The title of their presentation, “Active Learning Classrooms and Social Context: Changing Relationships to Improve Learning” clearly communicates their pedagogical approach to learning space design, use and assessment. The Center defines ALCs as rooms that aim to “foster interactive, flexible and student-centered experiences”.
You can read more about this here and here, but their focus on active learning, their learner-centred approach and research focus is evident at a glance.
Not only do they follow a learner-centred approach to their room design, they rely on established models to do so: the SCALE-UP model to design the rooms and the curriculum and the PAIR-UP model to assess their impact on teaching and learning and achievement.
SCALE-UP, or Student-Centered Active Learning Environment with Upside-down Pedagogies, is a flipped learning approach, with a heavy emphasis on guided learning, active learning and the social interactions that occur inside the room. PAIR-UP relies heavily on collaboration between all the stakeholders.
The room design is shaped by these pedagogies. Check their website for a brief overview of their curriculum and learning space design and delivery methods.
The Center for Educational Innovation has been evaluating the impact of their active learning classrooms and curriculum design and delivery for a while and publishing their findings: on the impact of learning spaces in teaching, studying, achievement, etc. and on the link between their new learning spaces, curriculum design and delivery, active learning and achievement.
They’ve reached some interesting conclusions:
- faculty teaching in new learning spaces and students learning in them both had strongly positive attitudes toward the spaces at the end of the term;
- both faculty and students perceived reduced psychological distance between faculty and students, and among students;
- the round tables in the ALCs were singled out as especially important to the impact of the rooms on teaching and learning.
- students taking classes in the ALCs exceeded final grade expectations relative to their ACT scores, suggesting strongly that features of the spaces contributed significantly to their learning;
- different learning environments affect teaching-learning activities even when instructors attempt to hold these activities constant;
- in their choices of informal study spaces, students fall into routines early and are reluctant to deviate from them even if they are not meeting their study goals; and
- assignment types greatly impact the study environments that students select.
http://it.umn.edu/services/all/academic-technology-support/research-evaluation/selected-research/learning-environments/index.htm
Not happy with this, they want to find out why these rooms have such a positive impact; their research so far leads to define social context as the mechanism of impact, and they define it as “ (…) the pattern of relationships in a classroom”. From research and experience they’ve identified social context as the main drive for learning.
The Mobile Instructor
The group round tables, computer terminals, screens for the group, sockets, whiteboards for students, etc. tie in with the guided inquiry pedagogy and a learner-centred approach to the classes. |
As they’ve concluded social context matters to learning and is different in ALCs,
their feature research will focus on measuring it and the types of interactions between:
- Student-student
- Student-lecturer
- Student and self-efficacy
Their future research will focus on finding out if and how social context is stronger and better in ALCs and is associated with student outcomes, or, in other words, if and how it has an impact in learning, collaboration, independent learning and achievement.

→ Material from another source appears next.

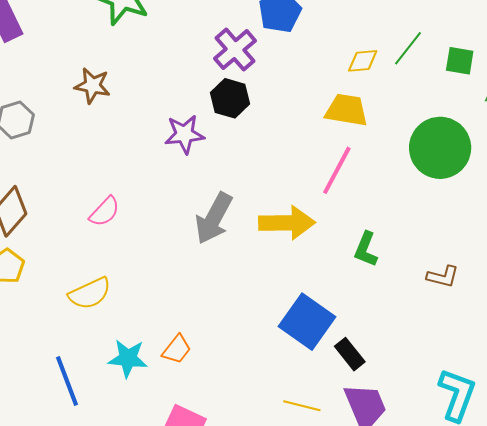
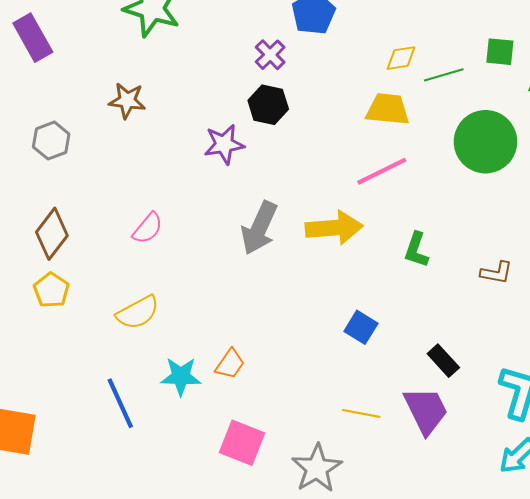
green line: (408, 48) -> (444, 75), moved, turned 39
purple cross: (235, 50) -> (270, 55), size x0.7
pink line: (337, 170) -> (382, 171), turned 39
blue square: (307, 322) -> (361, 327), size x0.6
black rectangle: (350, 354) -> (443, 361), moved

It’s ambitious work, where space, technology, pedagogy and research are part of a greater whole. The learner-centred approach has lecturers and students actively involved and gives a sound, pedagogical approach to the use of the ALCs; the findings and feedback from research inform the room and learning design. It’s not an assessment technology, or of a new teaching and learning space; it’s research of an ALC in use, with all the complications it brings, all the research challenges, but with the much greater insight (impact on achievement, for instance).
There is, throughout the process, an integrated, cyclical approach to research, learning design and delivery, which shows how pedagogy can and should lead the integration and development of technology and the best use of space, and how teaching can, and is, in fact a design science.